## How to complete this task
Pictures stay out; everything else in the records below is to be repeated exactly.

········

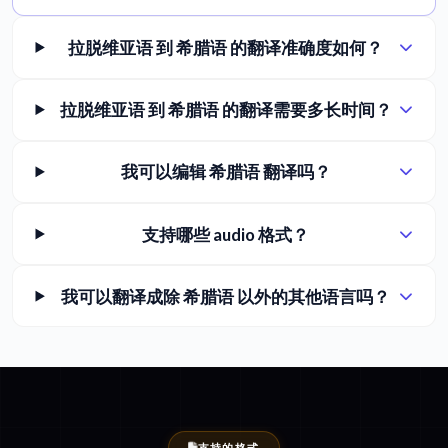
拉脱维亚语 到 希腊语 的翻译准确度如何？
拉脱维亚语 到 希腊语 的翻译需要多长时间？
我可以编辑 希腊语 翻译吗？
支持哪些 audio 格式？
我可以翻译成除 希腊语 以外的其他语言吗？
支持的格式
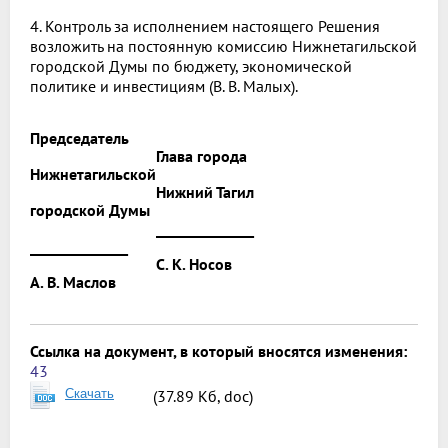
4. Контроль за исполнением настоящего Решения
возложить на постоянную комиссию Нижнетагильской
городской Думы по бюджету, экономической
политике и инвестициям (В. В. Малых).
Председатель
Глава города
Нижнетагильской
Нижний Тагил
городской Думы
______________
______________
С. К. Носов
А. В. Маслов
Ссылка на документ, в который вносятся изменения:
43
Скачать
(37.89 Кб, doc)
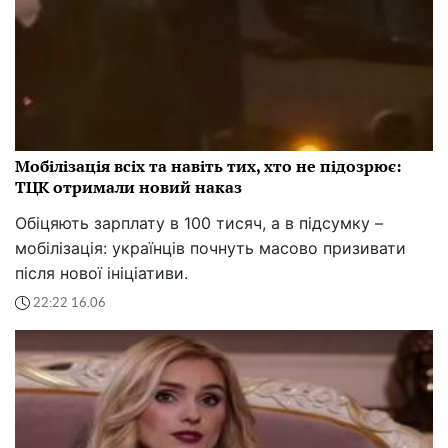
Мобілізація всіх та навіть тих, хто не підозрює:
ТЦК отримали новий наказ
Обіцяють зарплату в 100 тисяч, а в підсумку –
мобілізація: українців почнуть масово призивати
після нової ініціативи.
22:22 16.06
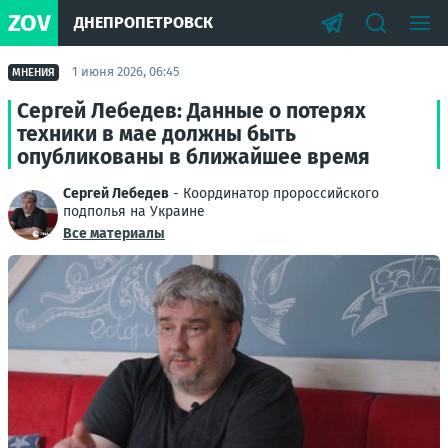
ZOV
ДНЕПРОПЕТРОВСК
1 июня 2026, 06:45
МНЕНИЯ
Сергей Лебедев: Данные о потерях
техники в мае должны быть
опубликованы в ближайшее время
Сергей Лебедев
- Координатор пророссийского
подполья на Украине
Все материалы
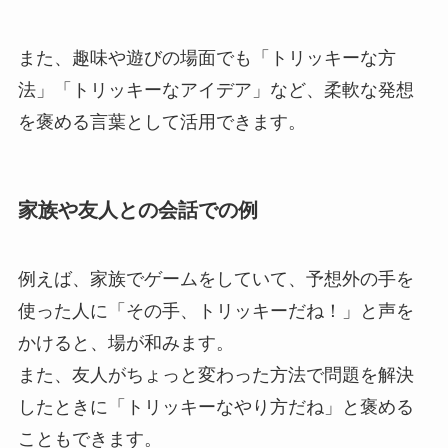
また、趣味や遊びの場面でも「トリッキーな方
法」「トリッキーなアイデア」など、柔軟な発想
を褒める言葉として活用できます。
家族や友人との会話での例
例えば、家族でゲームをしていて、予想外の手を
使った人に「その手、トリッキーだね！」と声を
かけると、場が和みます。
また、友人がちょっと変わった方法で問題を解決
したときに「トリッキーなやり方だね」と褒める
こともできます。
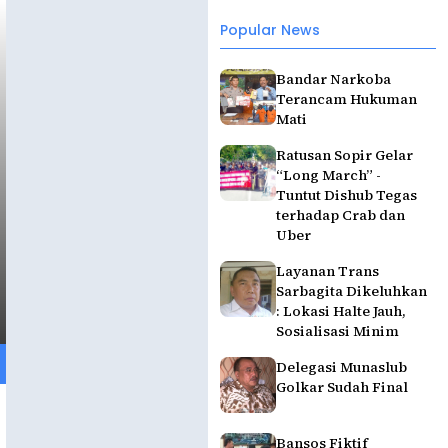
Popular News
Bandar Narkoba
Terancam Hukuman
Mati
Ratusan Sopir Gelar
“Long March” -
Tuntut Dishub Tegas
terhadap Crab dan
Uber
Layanan Trans
Sarbagita Dikeluhkan
: Lokasi Halte Jauh,
Sosialisasi Minim
Delegasi Munaslub
Golkar Sudah Final
Bansos Fiktif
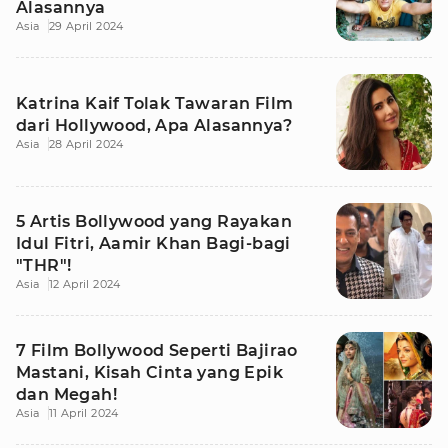
Alasannya
Asia
29 April 2024
Katrina Kaif Tolak Tawaran Film
dari Hollywood, Apa Alasannya?
Asia
28 April 2024
5 Artis Bollywood yang Rayakan
Idul Fitri, Aamir Khan Bagi-bagi
"THR"!
Asia
12 April 2024
7 Film Bollywood Seperti Bajirao
Mastani, Kisah Cinta yang Epik
dan Megah!
Asia
11 April 2024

········

## Task output
拉脱维亚语 到 希腊语 的翻译准确度如何？
拉脱维亚语 到 希腊语 的翻译需要多长时间？
我可以编辑 希腊语 翻译吗？
支持哪些 audio 格式？
我可以翻译成除 希腊语 以外的其他语言吗？
支持的格式
4. Контроль за исполнением настоящего Решения
возложить на постоянную комиссию Нижнетагильской
городской Думы по бюджету, экономической
политике и инвестициям (В. В. Малых).
Председатель
Глава города
Нижнетагильской
Нижний Тагил
городской Думы
______________
______________
С. К. Носов
А. В. Маслов
Ссылка на документ, в который вносятся изменения:
43
Скачать
(37.89 Кб, doc)
Мобілізація всіх та навіть тих, хто не підозрює:
ТЦК отримали новий наказ
Обіцяють зарплату в 100 тисяч, а в підсумку –
мобілізація: українців почнуть масово призивати
після нової ініціативи.
22:22 16.06
ZOV
ДНЕПРОПЕТРОВСК
1 июня 2026, 06:45
МНЕНИЯ
Сергей Лебедев: Данные о потерях
техники в мае должны быть
опубликованы в ближайшее время
Сергей Лебедев
- Координатор пророссийского
подполья на Украине
Все материалы
また、趣味や遊びの場面でも「トリッキーな方
法」「トリッキーなアイデア」など、柔軟な発想
を褒める言葉として活用できます。
家族や友人との会話での例
例えば、家族でゲームをしていて、予想外の手を
使った人に「その手、トリッキーだね！」と声を
かけると、場が和みます。
また、友人がちょっと変わった方法で問題を解決
したときに「トリッキーなやり方だね」と褒める
こともできます。
Popular News
Bandar Narkoba
Terancam Hukuman
Mati
Ratusan Sopir Gelar
“Long March” -
Tuntut Dishub Tegas
terhadap Crab dan
Uber
Layanan Trans
Sarbagita Dikeluhkan
: Lokasi Halte Jauh,
Sosialisasi Minim
Delegasi Munaslub
Golkar Sudah Final
Bansos Fiktif
Alasannya
Asia
29 April 2024
Katrina Kaif Tolak Tawaran Film
dari Hollywood, Apa Alasannya?
Asia
28 April 2024
5 Artis Bollywood yang Rayakan
Idul Fitri, Aamir Khan Bagi-bagi
"THR"!
Asia
12 April 2024
7 Film Bollywood Seperti Bajirao
Mastani, Kisah Cinta yang Epik
dan Megah!
Asia
11 April 2024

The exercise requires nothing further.